The US Food and Drug Administration approved the Aveir DR Dual Chamber Leadless Pacing System the first such model made by Abbott.
Each pacemaker is smaller than a AAA battery.
Unlike previous pacemakers, which required a small metal unit to be implanted in a pocket created under the skin on the patient's chest, in 2016 the FDA approved the first leadless pacemaker, which is a one-inch-long, self-contained device implanted in the right ventricular chamber of the heart.
Leadless pacemakers, including the Aveir, are placed directly into the heart using a small tube through a blood vessel in the leg.
“A dual-chamber leadless pacemaker is revolutionary,” said Dr. Cyrus Hadadi, a clinical cardiac electrophysiologist and associate director of cardiac arrhythmia research at MedStar Washington Hospital Center, who implanted the Aveir device in six patients during clinical trials.
“You have two units, one in the upper right chamber of the heart and one in the lower right, without wires, that communicate with each other to maintain the heart's natural rhythm,” Hadadi said.
While current single-chamber wireless units are only appropriate for certain conditions, Hadadi says the new dual-chamber system will greatly expand the number of patients that can be treated with wireless technology.
“The upper right chamber of your heart is the natural pacemaker. So, for the first time, you can place a pacemaker (without leads) in that upper right chamber to maintain the heart's natural rhythm. [desde] compression of the upper chamber, followed by compression of the lower chamber,” Hadadi said.
Batteries included, but they don't last forever.
The two components of the Abbott unit "talk to each other through your own bloodstream," through a technology called implant-to-implant, or "i2i," Hadadi said. The proprietary technology uses much less battery current than inductive, radio frequency or Bluetooth communication, according to Abbott.
“The battery life of this dual-chamber leadless pacemaker is, in many cases, better than that of an older traditional pacemaker – up to 8, 10 or 12 years,” Hadadi said.
The battery life of the pacemaker is partly determined by how often the unit paces.

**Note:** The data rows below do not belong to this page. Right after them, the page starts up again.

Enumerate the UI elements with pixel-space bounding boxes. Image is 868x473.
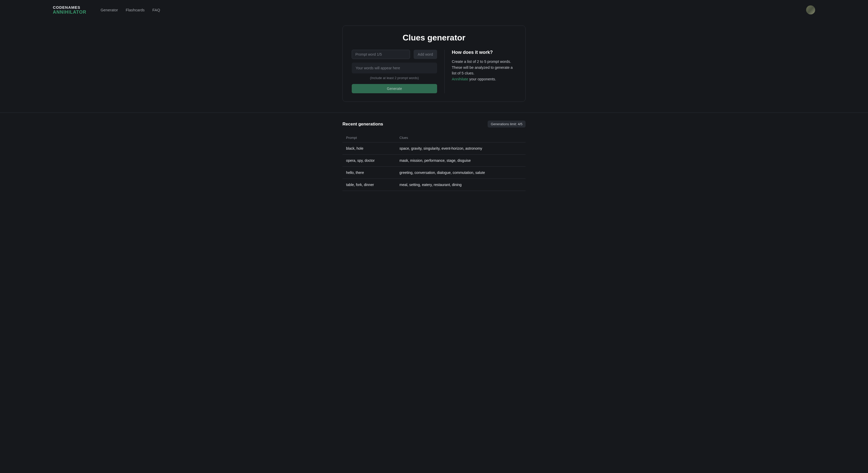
card-title: Clues generator xyxy=(352,33,516,42)
prompt-word-input[interactable] xyxy=(352,50,410,59)
main-container: Clues generator Add word Your words will… xyxy=(339,26,529,102)
recent-section: Recent generations Generations limit: 4/… xyxy=(339,121,529,201)
cell-clues: space, gravity, singularity, event-horiz… xyxy=(399,146,522,150)
info-panel: How does it work? Create a list of 2 to … xyxy=(452,50,516,93)
info-text-part2: your opponents. xyxy=(468,77,496,81)
info-highlight: Annihilate xyxy=(452,77,468,81)
nav-flashcards[interactable]: Flashcards xyxy=(126,8,145,12)
logo-line1: CODENAMES xyxy=(53,5,86,9)
cell-prompt: table, fork, dinner xyxy=(346,183,399,187)
nav-faq[interactable]: FAQ xyxy=(152,8,160,12)
words-display: Your words will appear here xyxy=(352,63,437,73)
table-head: Prompt Clues xyxy=(342,133,526,142)
card-body: Add word Your words will appear here (In… xyxy=(352,50,516,93)
add-word-button[interactable]: Add word xyxy=(414,50,437,59)
nav-generator[interactable]: Generator xyxy=(100,8,118,12)
cell-prompt: opera, spy, doctor xyxy=(346,159,399,163)
col-head-prompt: Prompt xyxy=(346,136,399,140)
hint-text: (Include at least 2 prompt words) xyxy=(352,76,437,80)
generator-card: Clues generator Add word Your words will… xyxy=(342,26,526,102)
recent-header: Recent generations Generations limit: 4/… xyxy=(342,121,526,128)
main-nav: Generator Flashcards FAQ xyxy=(100,8,160,12)
info-title: How does it work? xyxy=(452,50,516,55)
table-row: table, fork, dinner meal, setting, eater… xyxy=(342,179,526,191)
info-text-part1: Create a list of 2 to 5 prompt words. Th… xyxy=(452,60,513,75)
cell-prompt: hello, there xyxy=(346,171,399,175)
input-row: Add word xyxy=(352,50,437,59)
logo[interactable]: CODENAMES ANNIHILATOR xyxy=(53,5,86,15)
col-head-clues: Clues xyxy=(399,136,522,140)
logo-line2: ANNIHILATOR xyxy=(53,9,86,15)
cell-clues: greeting, conversation, dialogue, commut… xyxy=(399,171,522,175)
table-row: opera, spy, doctor mask, mission, perfor… xyxy=(342,155,526,167)
cell-clues: meal, setting, eatery, restaurant, dinin… xyxy=(399,183,522,187)
header: CODENAMES ANNIHILATOR Generator Flashcar… xyxy=(0,0,868,20)
recent-title: Recent generations xyxy=(342,122,383,127)
generator-form: Add word Your words will appear here (In… xyxy=(352,50,437,93)
horizontal-divider xyxy=(0,112,868,113)
generate-button[interactable]: Generate xyxy=(352,84,437,93)
cell-clues: mask, mission, performance, stage, disgu… xyxy=(399,159,522,163)
info-text: Create a list of 2 to 5 prompt words. Th… xyxy=(452,59,516,82)
recent-table: Prompt Clues black, hole space, gravity,… xyxy=(342,133,526,191)
table-row: black, hole space, gravity, singularity,… xyxy=(342,142,526,155)
table-row: hello, there greeting, conversation, dia… xyxy=(342,167,526,179)
cell-prompt: black, hole xyxy=(346,146,399,150)
avatar[interactable] xyxy=(806,5,815,14)
generations-limit-badge: Generations limit: 4/5 xyxy=(488,121,526,128)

“Some of us just need a little bit of rhythm once in a while, and some of us, unfortunately, have to be in it 100% of the time,” Hadadi said. "As you can imagine, that's going to consume the battery rate a little differently."
With some older leadless pacemakers, when battery life runs out, the original implant is left in the heart and simply shuts down when a second unit is placed.
Hadadi said Aveir's wireless pacemakers are designed to be removed and replaced when battery life runs out.
"So now, after 10 or 12 years, when the battery has died, in an outpatient procedure, your cardiologist can remove it from your body and put a new one in its place," he said.
Hadadi said that several of the patients in the trial were under the age of 30 and will likely need multiple replacement units over their lifetime.
“Now, we can tell you that instead of having three, four, five, six or seven old devices in your heart, when the battery dies, we can safely and seamlessly remove the old Aveir and put in a new one. ”
Hadadi said that given the success in MedStar Health's clinical trials, and now the FDA approval, they expect it to be only "a very short period of time until it's actually commercially available to our patients."